I’m a Celeb’s pandering to Nigel Farage makes me want to smash my TV

The show is already giving Farage an easy ride. When will we learn that the jungle is not the 'punishment' we think it is?

They say just small changes to an ecosystem can tip it out of balance. So it should be no surprise that when you put a non-native toad in the jungle, it sends everyone a little bit mad. Except this toad exercised its free will in being put there, and got paid £1.5m. The toad is Nigel Farage, and the jungle is “The Jungle”, or the abused square mile of New South Wales invaded by ITV every year for 21 years. My blood pressure has tangibly risen since watching the first episode of this year’s I’m a Celebrity… Get Me Out of Here!, featuring Farage in a pink linen shirt being humoured by a load of other sort-of famous people wasting everyone’s time.
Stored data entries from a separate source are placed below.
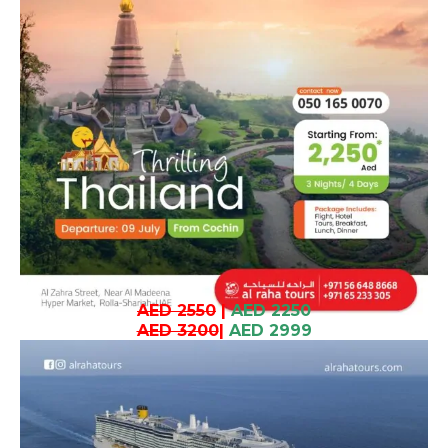
AED 2550
|
AED 2250
AED 3200
|
AED 2999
Said blood pressure elevation is only made worse because it’s exactly what he wants. “All publicity is good publicity” is a phrase that really comes into its own for populist politicians such as the Toad, who thrives on outrage and controversy. “I’m a hero to some, and a villain to others,” he says during his introduction, knowing full well that the latter only exacerbates the former.

But if you think a stint on I’m A Celebrity might prove a worthy punishment for the damage he has inflicted on this country, you’ll be disappointed. We’re one episode in, and it’s abundantly clear that Farage is going to get an easy ride.

His personal brand – a loveable troublemaker who tells it like it is – is being thoroughly entertained with funny little jokes about Brexit from This Morning presenter Josie Gibson, cheeky commentary from Ant and Dec about “veers to the right” as he drives a Land Rover, and a legend-status greeting (the word “Sir” was used) from the Made in Chelsea hack Sam Thompson.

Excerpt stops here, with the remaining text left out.